*Work item*. An exact transcription of each entry below is required, without any pictures.

Records from a data source
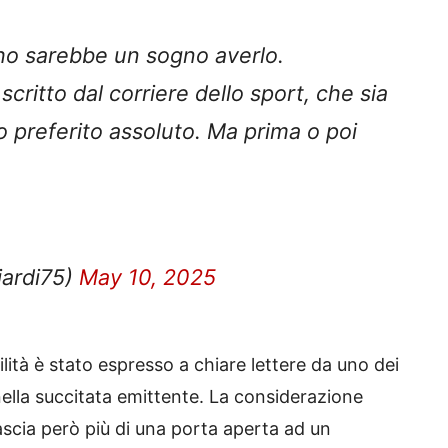
o sarebbe un sogno averlo.
critto dal corriere dello sport, che sia
o preferito assoluto. Ma prima o poi
iardi75)
May 10, 2025
ilità è stato espresso a chiare lettere da uno dei
nella succitata emittente. La considerazione
lascia però più di una porta aperta ad un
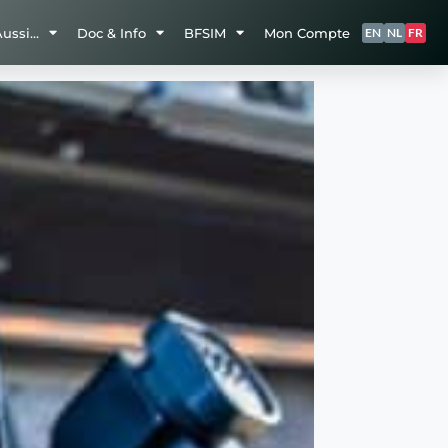
Aussi…
Doc & Info
BFSIM
Mon Compte
EN
NL
FR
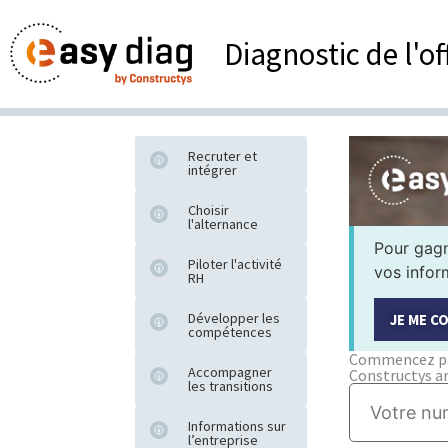
Diagnostic de l'o
Recruter et
intégrer
Choisir
l'alternance
Pour gagn
Piloter l'activité
vos infor
RH
Développer les
JE ME C
compétences
Commencez par
Accompagner
Constructys an
les transitions
Informations sur
l’entreprise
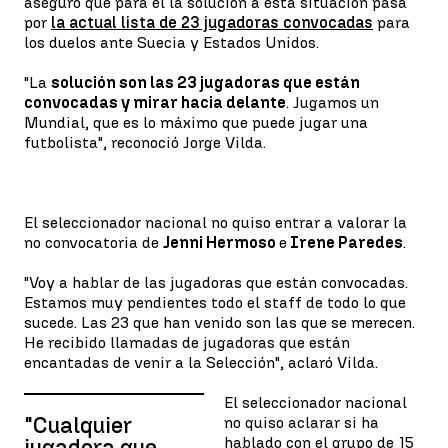
aseguró que para él la solución a esta situación pasa
por
la actual lista de 23 jugadoras convocadas
para
los duelos ante Suecia y Estados Unidos.
"La
solución son las 23 jugadoras que están
convocadas y mirar hacia delante
. Jugamos un
Mundial, que es lo máximo que puede jugar una
futbolista", reconoció Jorge Vilda.
El seleccionador nacional no quiso entrar a valorar la
no convocatoria de
Jenni Hermoso
e
Irene Paredes
.
"Voy a hablar de las jugadoras que están convocadas.
Estamos muy pendientes todo el staff de todo lo que
sucede. Las 23 que han venido son las que se merecen.
He recibido llamadas de jugadoras que están
encantadas de venir a la Selección", aclaró Vilda.
El seleccionador nacional
"Cualquier
no quiso aclarar si ha
hablado con el grupo de 15
jugadora que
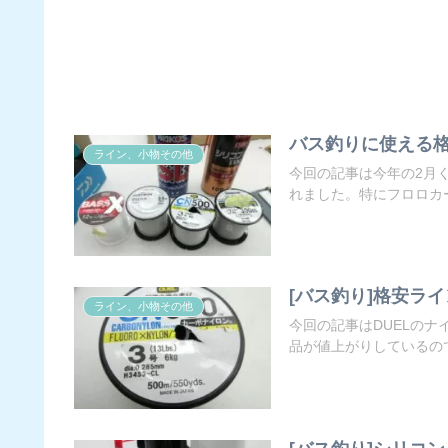
バス釣りに使える格安ラ
ライン、小物その他
今回の記事は今年の2月
れました。特にフロロカー
[バス釣り]格安ライ
ライン、小物その他
今回の記事はDUELのナ
品が値上がりしているので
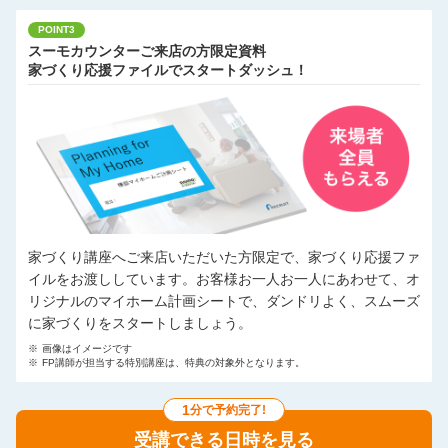
POINT3
スーモカウンターご来店の方限定資料
家づくり応援ファイルでスタートダッシュ！
家づくり講座へご来店いただいた方限定で、家づくり応援ファ
イルをお渡ししています。お客様お一人お一人にあわせて、オ
リジナルのマイホーム計画シートで、ダンドリよく、スムーズ
に家づくりをスタートしましょう。
※
画像はイメージです
※
FP講師が担当する特別講座は、特典の対象外となります。
1
分で予約完了!
受講できる日時を見る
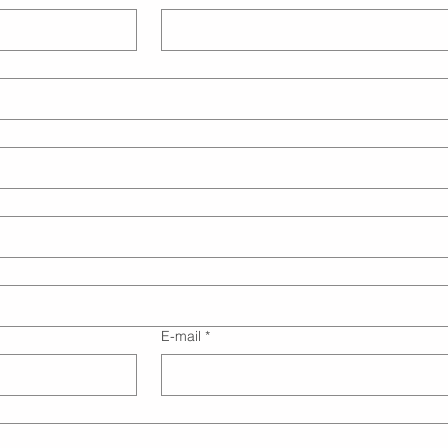
E-mail
*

*Response to the exercise*.
o sarebbe un sogno averlo.
critto dal corriere dello sport, che sia
o preferito assoluto. Ma prima o poi
iardi75)
May 10, 2025
ilità è stato espresso a chiare lettere da uno dei
nella succitata emittente. La considerazione
lascia però più di una porta aperta ad un
Aussi…
Doc & Info
BFSIM
Mon Compte
EN
NL
FR
Diagnostic de l'o
Recruter et
intégrer
Choisir
l'alternance
Pour gagn
Piloter l'activité
vos infor
RH
Développer les
JE ME C
compétences
Commencez par
Accompagner
Constructys an
les transitions
Informations sur
l’entreprise
aseguró que para él la solución a esta situación pasa
por
la actual lista de 23 jugadoras convocadas
para
los duelos ante Suecia y Estados Unidos.
"La
solución son las 23 jugadoras que están
convocadas y mirar hacia delante
. Jugamos un
Mundial, que es lo máximo que puede jugar una
futbolista", reconoció Jorge Vilda.
El seleccionador nacional no quiso entrar a valorar la
no convocatoria de
Jenni Hermoso
e
Irene Paredes
.
"Voy a hablar de las jugadoras que están convocadas.
Estamos muy pendientes todo el staff de todo lo que
sucede. Las 23 que han venido son las que se merecen.
He recibido llamadas de jugadoras que están
encantadas de venir a la Selección", aclaró Vilda.
El seleccionador nacional
"Cualquier
no quiso aclarar si ha
hablado con el grupo de 15
jugadora que
バス釣りに使える格安ラ
ライン、小物その他
今回の記事は今年の2月
れました。特にフロロカー
[バス釣り]格安ライ
ライン、小物その他
今回の記事はDUELのナ
品が値上がりしているので
POINT3
スーモカウンターご来店の方限定資料
家づくり応援ファイルでスタートダッシュ！
家づくり講座へご来店いただいた方限定で、家づくり応援ファ
イルをお渡ししています。お客様お一人お一人にあわせて、オ
リジナルのマイホーム計画シートで、ダンドリよく、スムーズ
に家づくりをスタートしましょう。
※
画像はイメージです
※
FP講師が担当する特別講座は、特典の対象外となります。
1
分で予約完了!
受講できる日時を見る
E-mail
*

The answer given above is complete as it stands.